Mentoring is widely recognized as an extremely beneficial career development tool. Studies have shown that those who are mentored 1) perform better on the job; 2) advance more rapidly within the organization; 3) express lower turnover intentions than their non-mentored counterparts; and 4) report more job and career satisfaction (Poe, 2006).
It is the mission of NBNA “to represent and provide a forum for Black Nurses to advocate and implement strategies to ensure access to the highest quality of healthcare for persons of color." In doing so, The National Black Nurses Association has launched its latest initiative the Collaborative Mentorship Program on Monday, May 9, 2016.

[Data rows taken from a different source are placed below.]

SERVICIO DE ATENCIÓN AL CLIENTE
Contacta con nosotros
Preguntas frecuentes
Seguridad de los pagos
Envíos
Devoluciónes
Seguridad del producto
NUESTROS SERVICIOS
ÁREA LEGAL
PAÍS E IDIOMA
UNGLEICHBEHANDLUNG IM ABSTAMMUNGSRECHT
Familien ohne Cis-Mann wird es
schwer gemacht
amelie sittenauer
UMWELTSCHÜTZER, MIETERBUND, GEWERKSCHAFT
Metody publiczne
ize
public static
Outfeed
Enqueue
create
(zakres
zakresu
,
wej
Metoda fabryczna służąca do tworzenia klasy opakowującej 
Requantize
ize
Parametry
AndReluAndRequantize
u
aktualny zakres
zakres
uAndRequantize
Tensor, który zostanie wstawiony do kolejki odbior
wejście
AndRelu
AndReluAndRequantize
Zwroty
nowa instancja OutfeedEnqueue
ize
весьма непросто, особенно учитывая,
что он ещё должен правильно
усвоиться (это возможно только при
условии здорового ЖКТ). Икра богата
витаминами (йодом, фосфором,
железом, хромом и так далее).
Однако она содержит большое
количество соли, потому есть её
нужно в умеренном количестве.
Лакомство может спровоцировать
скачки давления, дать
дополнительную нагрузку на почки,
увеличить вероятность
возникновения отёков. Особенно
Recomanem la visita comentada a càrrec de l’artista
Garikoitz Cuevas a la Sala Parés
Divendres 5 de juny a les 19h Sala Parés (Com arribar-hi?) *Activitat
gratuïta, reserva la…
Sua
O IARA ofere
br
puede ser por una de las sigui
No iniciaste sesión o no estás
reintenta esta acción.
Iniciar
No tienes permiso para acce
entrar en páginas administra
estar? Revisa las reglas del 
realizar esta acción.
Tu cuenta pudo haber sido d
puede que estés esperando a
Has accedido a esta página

The NBNA Collaborative Mentorship Program serves the purpose of helping NBNA nurses/student nurses at various levels of their development. There are several levels of development in the nursing profession and every nurse can benefit from mentorship. In this program the three levels of mentoring are:
Approaching Careers Description (Beginners or Fundamental) - This level of mentorship is to support the growth and development of nurses and potential nurses as they approach career opportunities (e.g., student nurses, novice nurses, members of organizations, undergraduate degrees, etc.). The purpose is to foster the development of a nursing community and enhance the preceptor skills of nurses as they engage in the mentorship process.

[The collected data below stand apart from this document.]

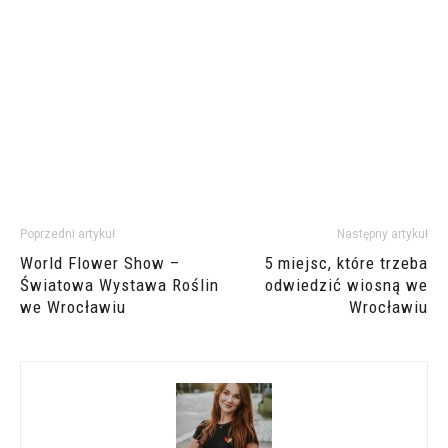
Poprzedni artykuł
Następny artykuł
World Flower Show –
5 miejsc, które trzeba
Światowa Wystawa Roślin
odwiedzić wiosną we
we Wrocławiu
Wrocławiu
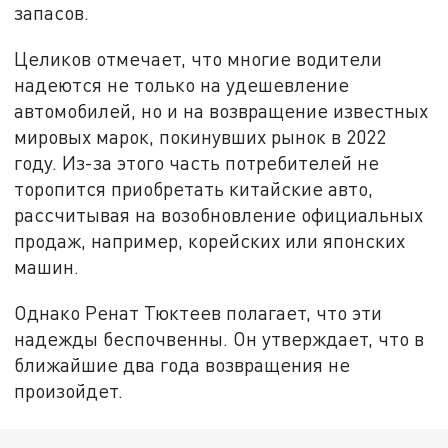
запасов.
Целиков отмечает, что многие водители
надеются не только на удешевление
автомобилей, но и на возвращение известных
мировых марок, покинувших рынок в 2022
году. Из-за этого часть потребителей не
торопится приобретать китайские авто,
рассчитывая на возобновление официальных
продаж, например, корейских или японских
машин.
Однако Ренат Тюктеев полагает, что эти
надежды беспочвенны. Он утверждает, что в
ближайшие два года возвращения не
произойдет.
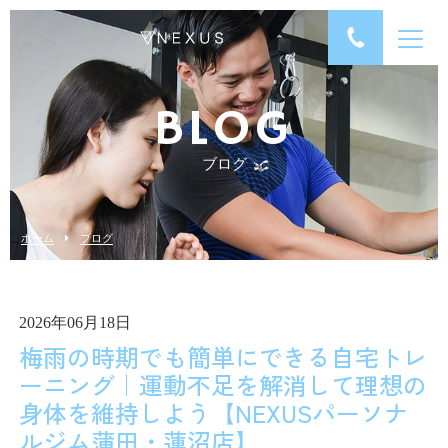
BLOG
ブログ
ホーム
ブログ
2026年06月18日
梅雨の時期でも簡単にできる自宅トレ
ーニング｜運動不足を解消して理想の
身体を維持しよう【NEXUSパーソナ
ルジム蒲田・蓮沼店】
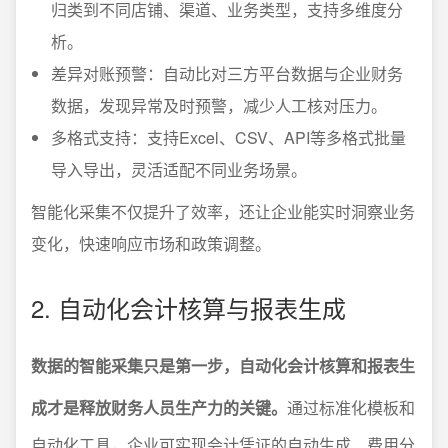
归类到不同店铺、渠道、业务类型，支持多维度分
析。
差异对账预警：自动比对三方平台数据与企业财务
数据，发现异常及时预警，减少人工核对压力。
多格式支持：支持Excel、CSV、API等多格式批量
导入导出，灵活适配不同业务场景。
智能化采集不仅提升了效率，还让企业能实时洞察业务
变化，快速响应市场和政策调整。
2. 自动化会计核算与报表生成
数据的智能采集只是第一步，自动化会计核算和报表生
成才是释放财务人员生产力的关键。
通过标准化模板和
自动化工具，企业可实现会计凭证的自动生成、费用分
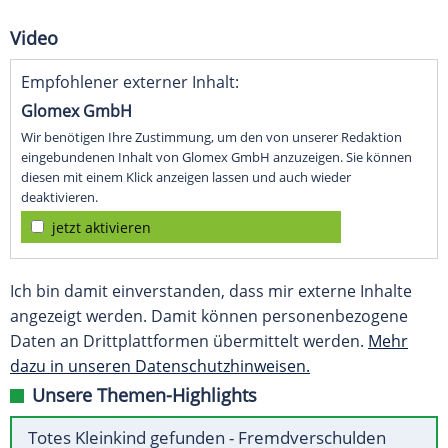
Video
Empfohlener externer Inhalt:
Glomex GmbH
Wir benötigen Ihre Zustimmung, um den von unserer Redaktion
eingebundenen Inhalt von Glomex GmbH anzuzeigen. Sie können
diesen mit einem Klick anzeigen lassen und auch wieder
deaktivieren.
jetzt aktivieren
Ich bin damit einverstanden, dass mir externe Inhalte
angezeigt werden. Damit können personenbezogene
Daten an Drittplattformen übermittelt werden.
Mehr
dazu in unseren Datenschutzhinweisen.
Unsere Themen-Highlights
Totes Kleinkind gefunden - Fremdverschulden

Acknowledging Professions Description (Intermediate) -This level of mentorship is to support the growth and development of nurses as they transition into new roles (e.g., any office in an organization, management, local Board positions, graduate level degrees, etc.). The purpose is to foster the development of a nursing community and enhance the preceptor skills of nurses as they engage in the mentorship process.
Aspiring Leaders Description (advanced) - This level of mentorship is to support the growth and development of nurses as they transition into executive leadership roles (e.g., president of organizations, CNO’s, National Board positions, FAANs, specialty or doctoral degrees, etc.). The purpose is to foster the development of a nursing community and enhance the preceptor skills of nurses as they engage in the mentorship process.
The NBNACMP is sponsored by The National Black Nurses Association (NBNA).
NBNA represents 150,000 African American registered nurses, licensed vocational/practical nurses, nursing students and retired nurses from the USA, Eastern Caribbean and Africa, with 95+ chartered chapters, in 35+ states.
The National Black Nurses Association’s mission is “to represent and provide a forum for Black nurses to advocate and implement strategies to ensure access to the highest quality of healthcare for persons of color”.
Working in partnership with community based organizations, corporations and other organizations, NBNA has sponsored health fairs and health education and outreach for national organizations such as the National Urban League, International Black Professional Firefighters, One Hundred Black Men of America and the National Council of Negro Women. NBNA has collaborated with the Black Congress on Health, Law and Economics, a 17 member, multi-professional organization; Oncology Nursing Society, American Cancer Society, American Heart Association, American Diabetes Association, American Association of Nurses in AIDS Care; National Coalition for Health Professional Education in Genetics; Partnership to Fight Chronic Diseases; and, National African American Drug Policy Coalition; Black Women’s Health Imperative; and, the International Society for Hypertension in Blacks, among others.
In 1998, the National Black Nurses Association became one of the five founding organizations of the National Coalition of Ethnic Minority Nurse Associations, along with Asian American/Pacific Islander Nurses Association, Inc., National Alaska Native American Indian Nurses Association, Inc.; National Association of Hispanic Nurses, Inc.; and, the Philippine Nurses Association of America, Inc. This collaboration gives voice to 350,000 minority nurses. Dr. Betty Smith Williams was the first NCEMNA president and a past NBNA president.
Its goals include support for the development of a cadre of ethnic nurses reflecting the nation's diversity; advocacy for culturally competent, accessible and affordable health care; promotion of the professional and educational advancement of ethnic nurses; education of consumers, health care professionals and policy makers on health issues of ethnic minority populations; development of ethnic minority nurse leaders in areas of health policy, practice, education and research; endorsement of best practice models of nursing practice, education, and research for minority populations.